Exercise goal: Leave out the pictures and output exactly the lines below from the one with "CUET Result Tracker" down to the one with "with skincare, your", both of them included.

Stored items:
□ □ □

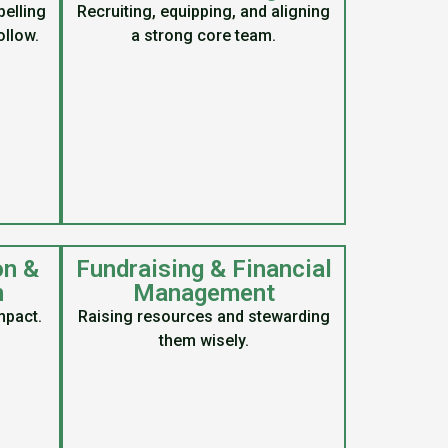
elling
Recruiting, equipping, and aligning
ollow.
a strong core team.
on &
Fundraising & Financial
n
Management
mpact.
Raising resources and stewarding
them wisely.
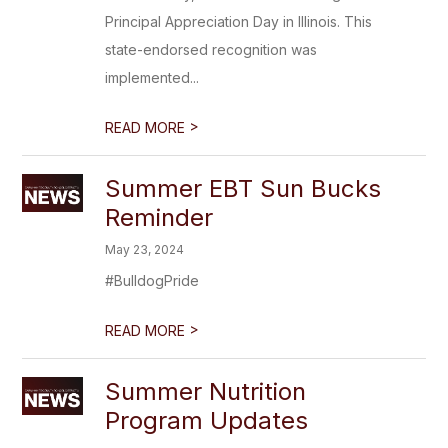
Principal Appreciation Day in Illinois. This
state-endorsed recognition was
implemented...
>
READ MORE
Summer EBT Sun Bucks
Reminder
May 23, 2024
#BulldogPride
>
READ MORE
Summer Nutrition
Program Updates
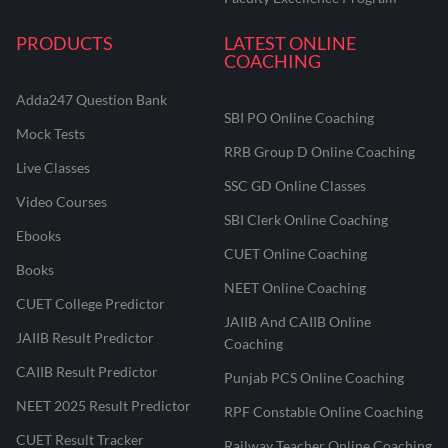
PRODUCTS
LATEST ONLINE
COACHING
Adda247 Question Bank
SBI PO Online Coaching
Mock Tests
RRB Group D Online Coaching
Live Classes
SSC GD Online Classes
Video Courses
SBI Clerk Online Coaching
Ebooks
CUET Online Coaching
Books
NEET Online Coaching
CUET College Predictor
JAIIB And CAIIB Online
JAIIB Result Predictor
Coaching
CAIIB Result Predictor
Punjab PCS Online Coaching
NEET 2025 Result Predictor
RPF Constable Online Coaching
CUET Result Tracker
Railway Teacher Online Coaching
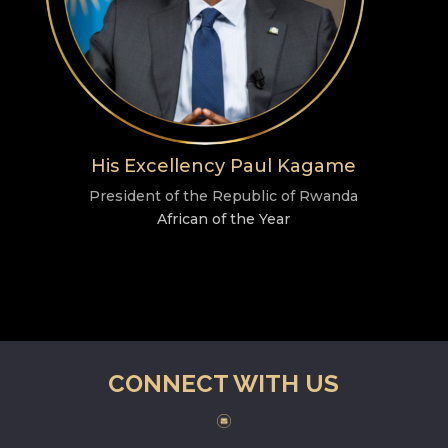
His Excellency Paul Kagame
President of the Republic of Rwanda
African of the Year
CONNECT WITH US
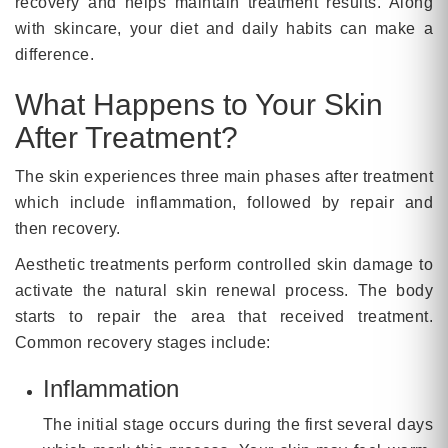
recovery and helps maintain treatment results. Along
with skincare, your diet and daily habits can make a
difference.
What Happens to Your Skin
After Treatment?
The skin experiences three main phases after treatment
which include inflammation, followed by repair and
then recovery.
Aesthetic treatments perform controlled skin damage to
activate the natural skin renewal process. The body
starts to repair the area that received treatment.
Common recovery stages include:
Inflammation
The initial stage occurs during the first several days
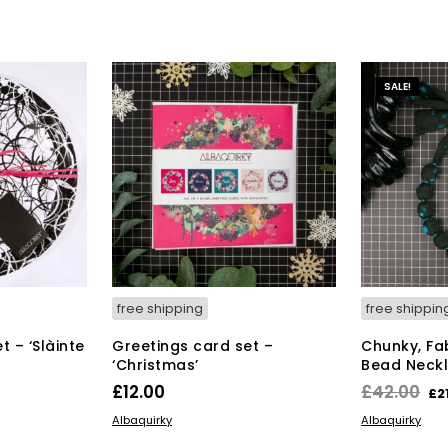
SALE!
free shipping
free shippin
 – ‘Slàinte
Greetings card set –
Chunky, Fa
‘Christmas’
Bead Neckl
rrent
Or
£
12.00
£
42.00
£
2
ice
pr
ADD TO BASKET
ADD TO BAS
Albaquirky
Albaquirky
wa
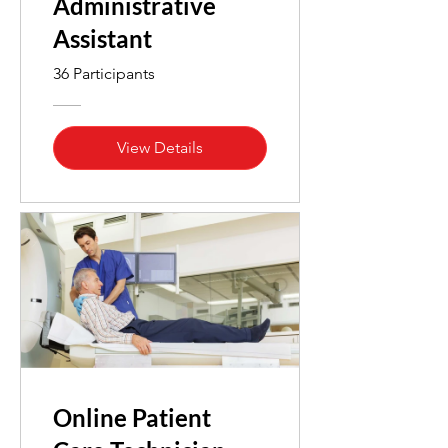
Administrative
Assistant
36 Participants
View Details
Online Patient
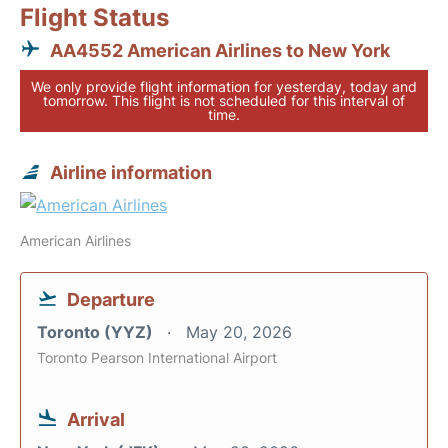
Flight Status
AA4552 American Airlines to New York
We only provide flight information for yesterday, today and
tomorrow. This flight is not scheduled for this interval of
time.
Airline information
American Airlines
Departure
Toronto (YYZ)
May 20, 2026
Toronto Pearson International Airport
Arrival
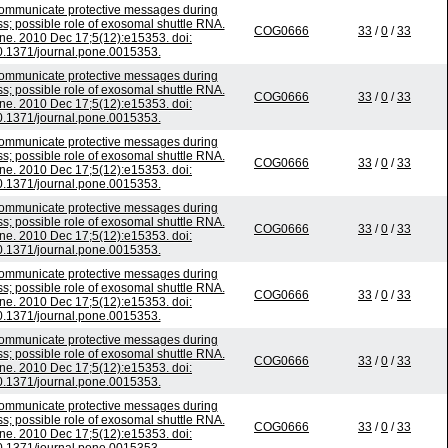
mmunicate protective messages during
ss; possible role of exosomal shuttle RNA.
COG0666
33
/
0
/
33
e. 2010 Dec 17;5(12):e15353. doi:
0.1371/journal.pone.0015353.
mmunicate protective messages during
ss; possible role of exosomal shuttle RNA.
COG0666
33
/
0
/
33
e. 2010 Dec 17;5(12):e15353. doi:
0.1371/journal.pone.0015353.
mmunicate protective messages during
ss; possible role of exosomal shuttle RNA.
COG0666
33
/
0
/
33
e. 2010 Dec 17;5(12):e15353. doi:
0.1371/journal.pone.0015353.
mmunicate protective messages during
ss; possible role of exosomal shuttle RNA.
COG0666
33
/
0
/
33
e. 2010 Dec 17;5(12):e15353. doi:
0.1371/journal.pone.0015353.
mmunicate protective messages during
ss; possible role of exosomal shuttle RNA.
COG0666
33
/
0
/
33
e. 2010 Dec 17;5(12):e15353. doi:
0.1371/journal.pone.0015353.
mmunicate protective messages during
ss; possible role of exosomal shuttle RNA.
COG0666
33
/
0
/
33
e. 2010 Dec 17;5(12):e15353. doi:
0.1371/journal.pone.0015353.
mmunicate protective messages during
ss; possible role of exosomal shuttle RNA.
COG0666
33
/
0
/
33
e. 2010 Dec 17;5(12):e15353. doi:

□ □ □

Solution for this exercise:
CUET Result Tracker
Railway Teacher Online Coaching
His Excellency Paul Kagame
President of the Republic of Rwanda
African of the Year
CONNECT WITH US
recovery and helps maintain treatment results. Along
with skincare, your diet and daily habits can make a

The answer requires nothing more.